THE only forecast economists can make with any certainty these days is that of turbulent times ahead.
The Singapore economy shocked forecasters by growing just 1.7 per cent in April to June over the same period last year, according to advance estimates released on Tuesday by the Ministry of Trade and Industry. This was significantly below the 2.6 per cent tipped by economists, and the slowest quarterly rate of expansion in three years.
The main culprit was a lacklustre manufacturing sector, which has been hit hard by slow global growth and constraints at home from ongoing restructuring. The April to June period marked the third consecutive quarter of contraction in manufacturing, which makes up a fifth of the economy. Trade-oriented services, such as wholesale and retail trade and transportation and storage, have also been hit.
Small and medium-sized enterprises (SMEs) have been most affected by the overall slowdown, especially amid mounting regional competition and rising costs. This state of affairs seems unlikely to let up; the global economy is still hung over from the financial crisis and remains mired in a deep malaise.

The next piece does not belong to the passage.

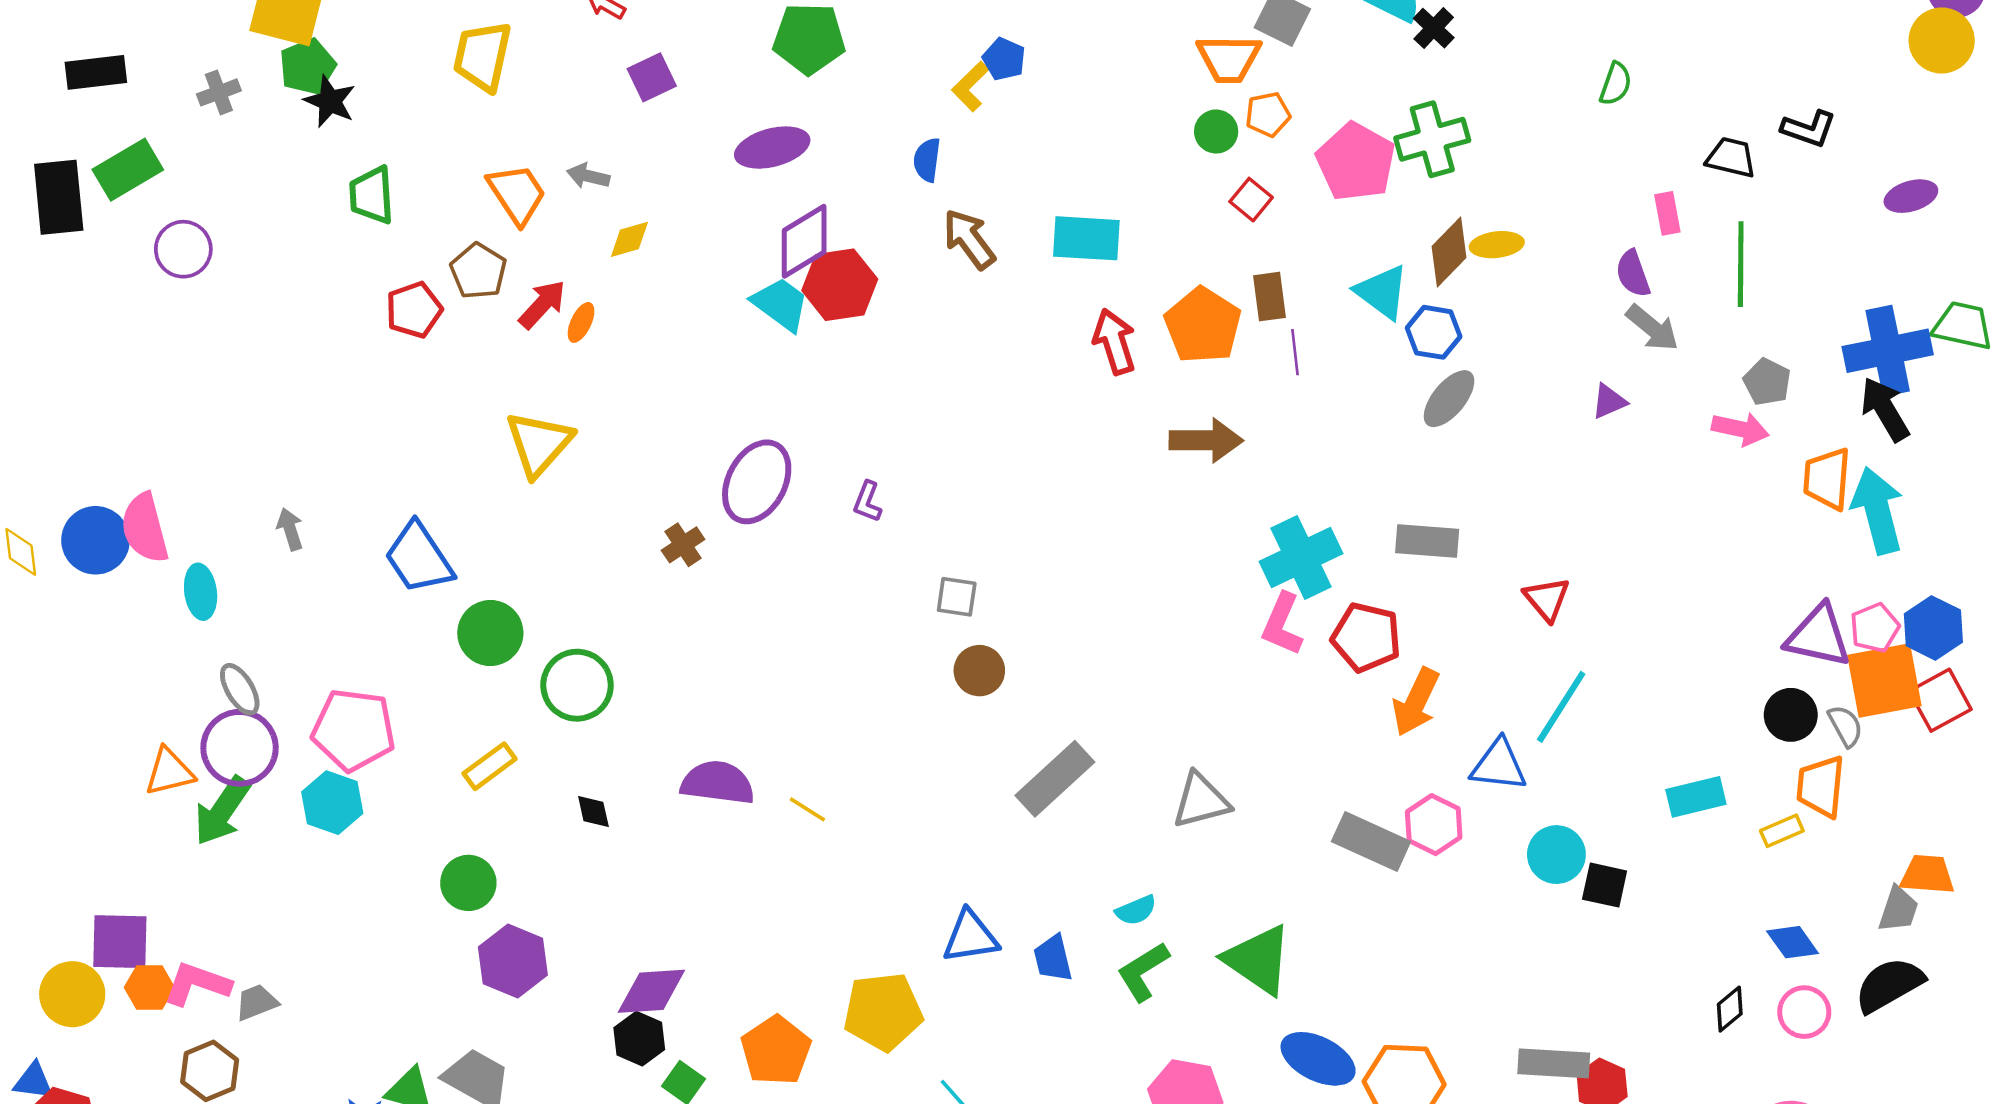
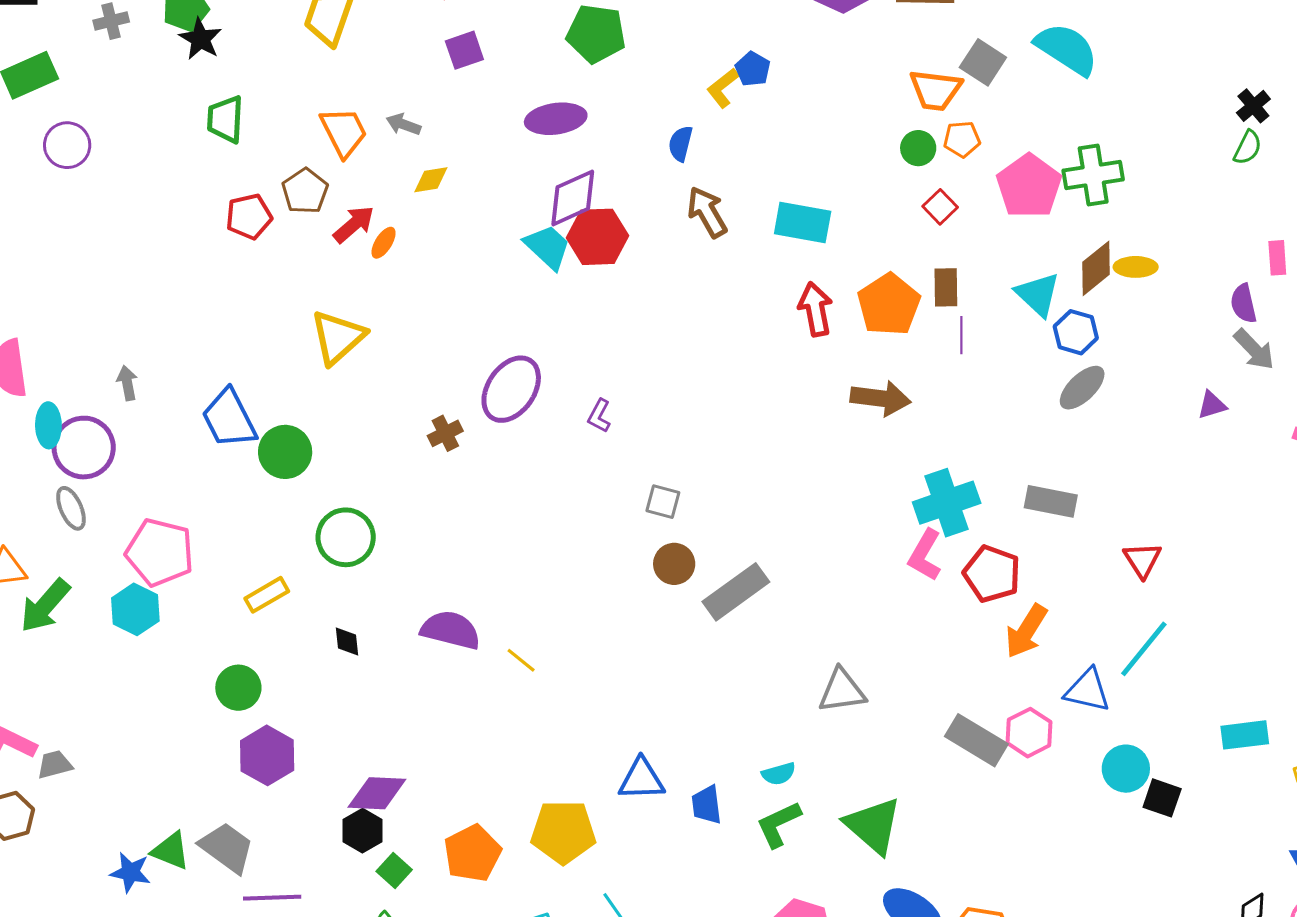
black cross: (1434, 28) -> (1253, 106), moved
green circle: (490, 633) -> (285, 452), moved
purple circle: (240, 748) -> (84, 448), moved
gray rectangle: (1055, 779) -> (736, 592), moved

There have been some tentative signs that the United States economy is on the road to recovery, but the outlook for China - Singapore's largest trading partner - is far cloudier.
The losses involved in China's recent stock market rout were of far greater magnitude relative to the Greek crisis, and opinions are divided over the long-term implications for the Chinese economy.
Economists are now looking ahead to the release of labour market data for the second quarter, due out at the end of this month. Just 300 jobs were added in the first three months of this year, which left some economists surprised and worried, though others believed it was a one-off.
Some economists also expect the Government to narrow its forecast range for full-year growth to 2 to 3 per cent, from the current 2 to 4 per cent.